Comment by throwaway250612
1 day ago
I am an insider, hence the throw away account.
The root cause of this incident was leadership driving velocity by cutting corners. It has been going on for years, eventually over the cliff.
This specific failure mode is known as query of death. A query triggers an existing bug that causes the server to crash. It is inevitable for C++ servers.
Service Control is in C++. It uses a comprehensive set of engineering guidelines to minimize and tolerate query of death and other failure modes. Before this incident, it had no major incident in the previous decade.
This incident is related to a new global quota policy. It was built quickly under leadership pressure, cutting corners.

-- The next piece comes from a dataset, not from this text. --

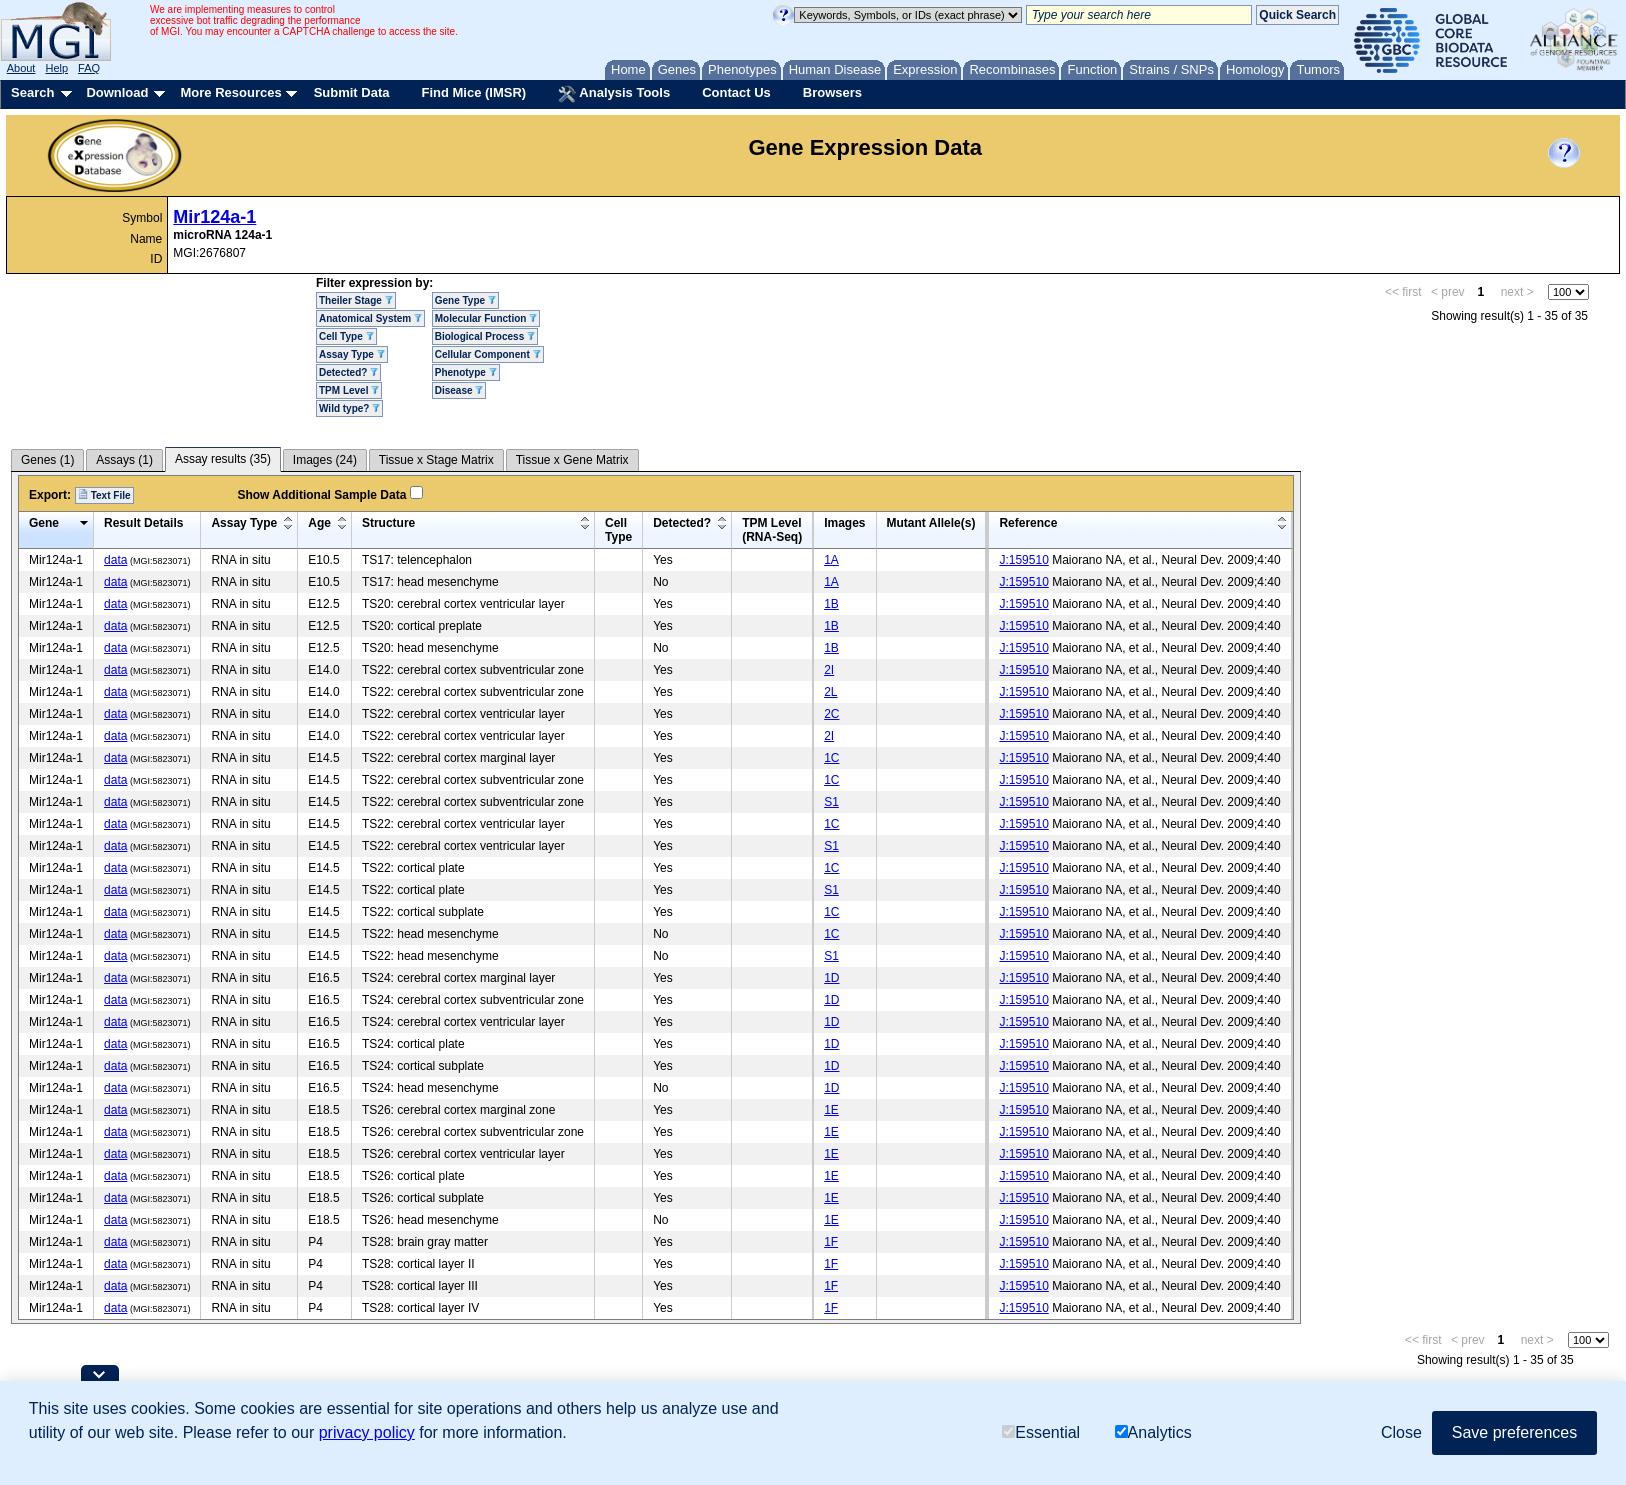 The image size is (1626, 1485). I want to click on Download, so click(117, 92).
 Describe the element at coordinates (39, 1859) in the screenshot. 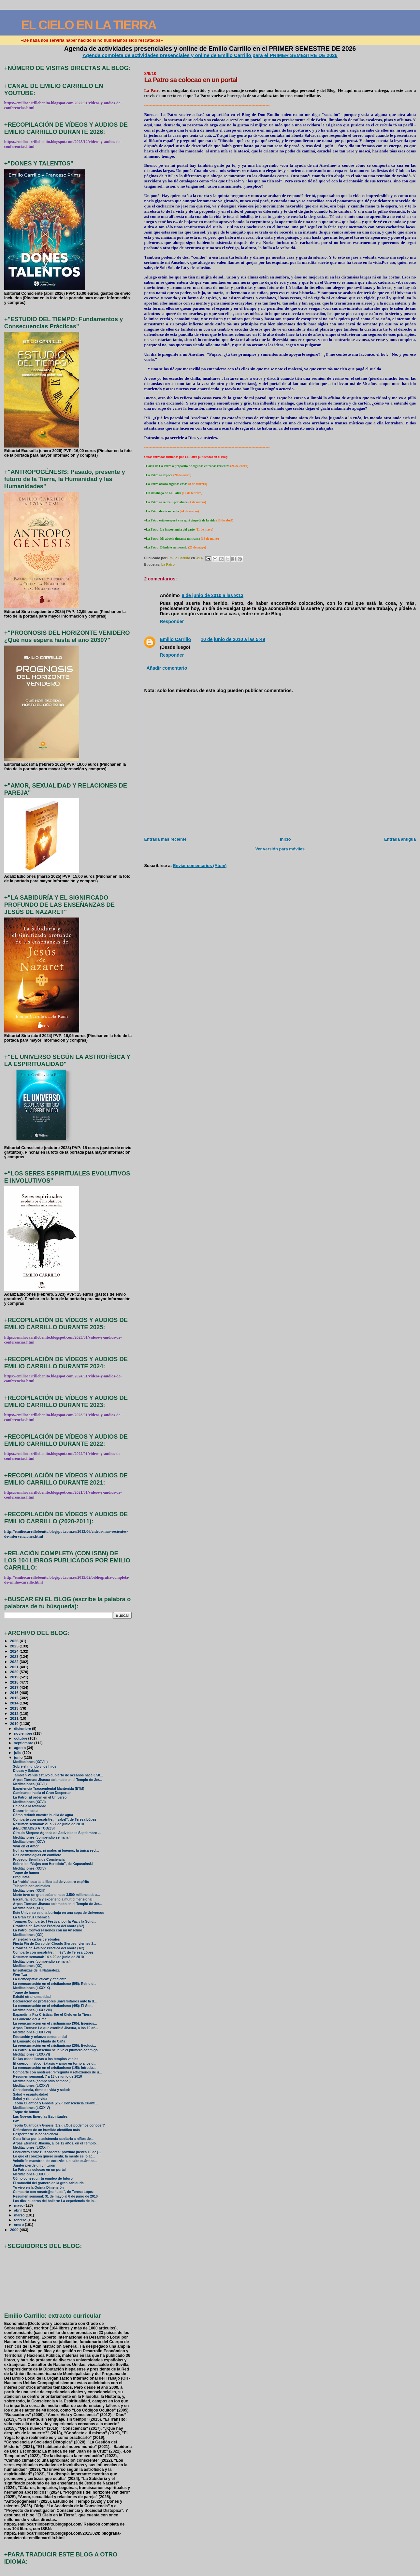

Such features should be built in a secondary service, or at least following the established engineering guidelines.
Regarding the action items mentioned in the report, the established engineering guidelines far exceed them. The team has been keeping up with their standard as much as they can.
You can't pin this entirely on leadership, allowing global blast radius deployments without an extreme level of scrutiny is a failure of engineering culture.
At the very least the global policy should have been deployed prior to the regional service control deployments.
Engineering culture needs leadership and executive support to succeed and thrive. Blaming failures stemming from top down mandates and directives is unfair, because if the grunts don't follow orders they'll be given poor performance reviews or expediently managed out (aka Fired).